The Dosage of Magnesium Carbonate

  • Strengths: 54 mg/5 mL; 5%; 250 mg

Dietary Supplement

  • 250 to 1500 mg/day (equivalent to approximately 70 to 420 mg/day elemental magnesium) orally with meals.

Hypomagnesemia

  • 1000 mg (equivalent to approximately 280 mg elemental magnesium) orally four times a day with meals.
  • Magnesium carbonate is less absorbable than other forms of magnesium, thus it is not often used for the treatment of hypomagnesemia. Generally, magnesium gluconate or magnesium chloride is preferred for oral replacement therapy.

Dyspepsia

  • 10 mL (250 mg/5 mL suspension) orally every 3 to 4 hours as needed, not to exceed 40 mL/day.
  • Magnesium carbonate is indicated for the temporary relief of sour stomach, acid indigestion, and upset stomach associated with these symptoms.
  • Magnesium salts alone are generally not used for peptic ulcer because the higher dosages required to control ulcer pain often produce diarrhea as an adverse effect.

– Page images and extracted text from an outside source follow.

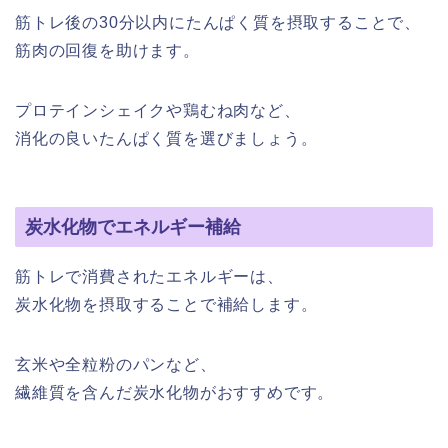
筋トレ後の30分以内にたんぱく質を摂取することで、
筋肉の回復を助けます。
プロテインシェイクや鶏むね肉など、
消化の良いたんぱく質を選びましょう。
炭水化物でエネルギー補給
筋トレで消費されたエネルギーは、
炭水化物を摂取することで補給します。
玄米や全粒粉のパンなど、
繊維質を含んだ炭水化物がおすすめです。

Hyperphosphatemia of Renal Failure

  • 250 mg orally three times a day with meals.

Dietary Supplement

  • 1 to 3 years: 250 mg/day (equivalent to approximately 70 mg/day elemental magnesium) orally with meals.
  • 4 to 8 years: 250 to 500 mg/day (equivalent to approximately 70 to 140 mg/day elemental magnesium) orally with meals.
  • 9 to 13 years: 250 to 750 mg/day (equivalent to approximately 70 to 210 mg/day elemental magnesium) orally with meals.
  • 14 to 18 years: 250 to 1500 mg/day (equivalent to approximately 70 to 420 mg/day elemental magnesium) orally with meals.

Hypomagnesemia

  • 1 to 12 years: 35 to 70 mg/kg (equivalent to approximately 10 to 20 mg/kg elemental magnesium) orally four times a day with meals, up to 4000 mg/day.
  • >12 years: 1000 mg (equivalent to approximately 280 mg elemental magnesium) orally four times a day with meals.
  • Magnesium carbonate is less absorbable than other forms of magnesium, thus it is not often used for the treatment of hypomagnesemia. Generally, magnesium gluconate or magnesium chloride is preferred for oral replacement therapy.

Pediatric Dyspepsia

  • 6 to 12 years: 5 mL (250 mg/5 mL suspension) orally every 3 to 4 hours as needed, not to exceed 20 mL/day.
  • >12 years: 10 mL (250 mg/5 mL suspension) orally every 3 to 4 hours as needed, not to exceed 40 mL/day.
  • Magnesium carbonate is indicated for the temporary relief of sour stomach, acid indigestion, and upset stomach associated with these symptoms.
  • Magnesium salts alone are generally not used for peptic ulcer because the higher dosages required to control ulcer pain often produce diarrhea as an adverse effect.

Pediatric Dose for Hyperphosphatemia of Renal Failure

  • 250 mg orally three times a day with meals.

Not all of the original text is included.